Stored entries
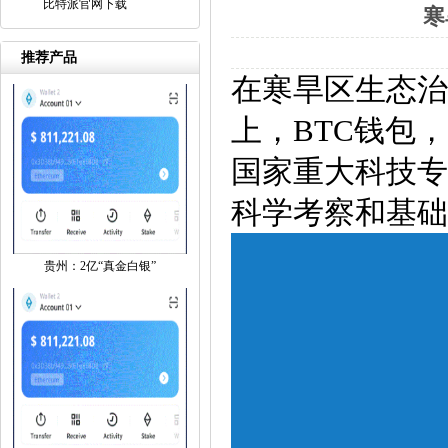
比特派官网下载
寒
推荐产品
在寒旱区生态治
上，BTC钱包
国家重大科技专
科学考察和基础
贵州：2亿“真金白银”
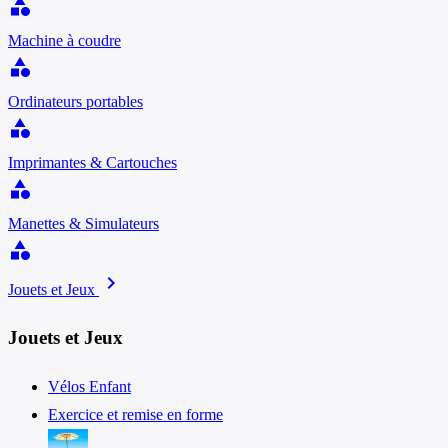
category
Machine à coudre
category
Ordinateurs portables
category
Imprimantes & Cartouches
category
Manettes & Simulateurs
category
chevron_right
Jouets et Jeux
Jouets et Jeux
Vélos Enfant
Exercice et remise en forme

## What the exercise asks
Would you return the data exactly as written, without the pictures?

## Task answer
比特派官网下载
寒
推荐产品
在寒旱区生态治
上，BTC钱包
国家重大科技专
科学考察和基础
贵州：2亿“真金白银”
category
Machine à coudre
category
Ordinateurs portables
category
Imprimantes & Cartouches
category
Manettes & Simulateurs
category
chevron_right
Jouets et Jeux
Jouets et Jeux
Vélos Enfant
Exercice et remise en forme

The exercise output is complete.